WHAT YOU HAVE TO DO
Nothing but the lines from the one containing "En cliquant sur" through the last line of the records below should be written out, each exactly as it stands.

---------- DATASET CONTENT ----------

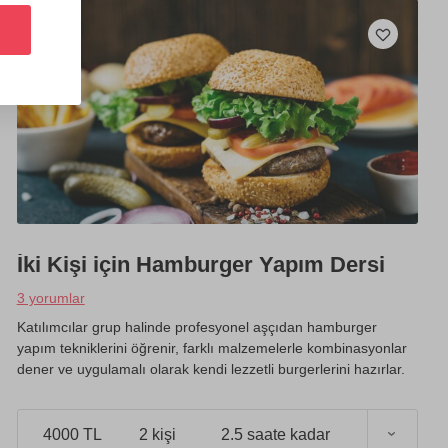
İki Kişi için Hamburger Yapım Dersi
3 yorumlar
Katılımcılar grup halinde profesyonel aşçıdan hamburger
yapım tekniklerini öğrenir, farklı malzemelerle kombinasyonlar
dener ve uygulamalı olarak kendi lezzetli burgerlerini hazırlar.
4000 TL
2 kişi
2.5 saate kadar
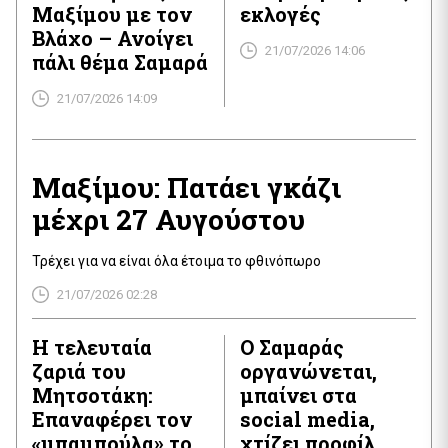
Μαξίμου με τον
εκλογές
Βλάχο – Ανοίγει
21/07/2026 14:06
πάλι θέμα Σαμαρά
21/07/2026 14:09
Μαξίμου: Πατάει γκάζι
μέχρι 27 Αυγούστου
Τρέχει για να είναι όλα έτοιμα το φθινόπωρο
21/07/2026 02:28
Η τελευταία
Ο Σαμαράς
ζαριά του
οργανώνεται,
Μητσοτάκη:
μπαίνει στα
Επαναφέρει τον
social media,
«μπαμπούλα» του
χτίζει προφίλ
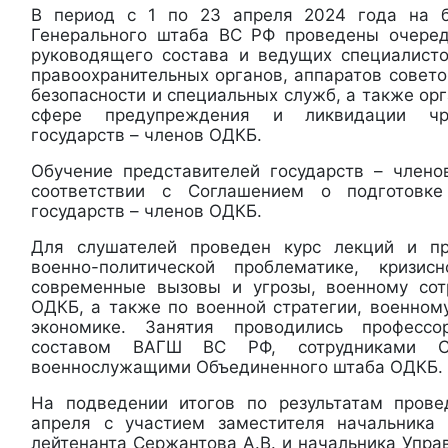
В период с 1 по 23 апреля 2024 года на 
Генерального штаба ВС РФ проведены очеред
руководящего состава и ведущих специалист
правоохранительных органов, аппаратов совето
безопасности и специальных служб, а также ор
сфере предупреждения и ликвидации чре
государств – членов ОДКБ.
Обучение представителей государств – член
соответствии с Соглашением о подготовк
государств – членов ОДКБ.
Для слушателей проведен курс лекций и пр
военно-политической проблематике, кризи
современные вызовы и угрозы, военному сот
ОДКБ, а также по военной стратегии, военном
экономике. Занятия проводились профессор
составом ВАГШ ВС РФ, сотрудниками С
военнослужащими Объединенного штаба ОДКБ.
На подведении итогов по результатам пров
апреля с участием заместителя начальник
лейтенанта Сержантова А.В. и начальника Упр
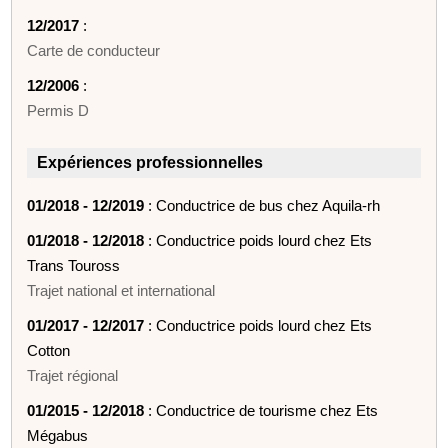
12/2017
:
Carte de conducteur
12/2006
:
Permis D
Expériences professionnelles
01/2018 - 12/2019
: Conductrice de bus chez Aquila-rh
01/2018 - 12/2018
: Conductrice poids lourd chez Ets
Trans Touross
Trajet national et international
01/2017 - 12/2017
: Conductrice poids lourd chez Ets
Cotton
Trajet régional
01/2015 - 12/2018
: Conductrice de tourisme chez Ets
Mégabus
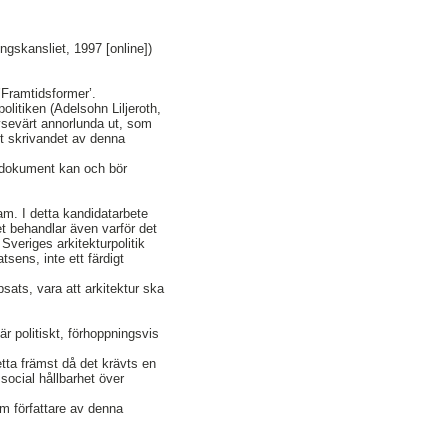
ingskansliet, 1997 [online])
’Framtidsformer’.
politiken (Adelsohn Liljeroth,
avsevärt annorlunda ut, som
tt skrivandet av denna
a dokument kan och bör
gram. I detta kandidatarbete
et behandlar även varför det
veriges arkitekturpolitik
sens, inte ett färdigt
psats, vara att arkitektur ska
 är politiskt, förhoppningsvis
etta främst då det krävts en
 social hållbarhet över
om författare av denna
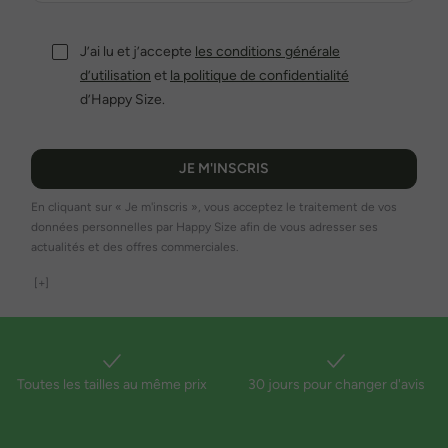
J’ai lu et j’accepte
les conditions générale
d’utilisation
et
la politique de confidentialité
d’Happy Size.
JE M'INSCRIS
En cliquant sur « Je m'inscris », vous acceptez le traitement de vos
données personnelles par Happy Size afin de vous adresser ses
actualités et des offres commerciales.
[+]
Toutes les tailles au même prix
30 jours pour changer d'avis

----------

REPLY
En cliquant sur « Je m'inscris », vous acceptez le traitement de vos
données personnelles par Happy Size afin de vous adresser ses
actualités et des offres commerciales.
[+]
Toutes les tailles au même prix
30 jours pour changer d'avis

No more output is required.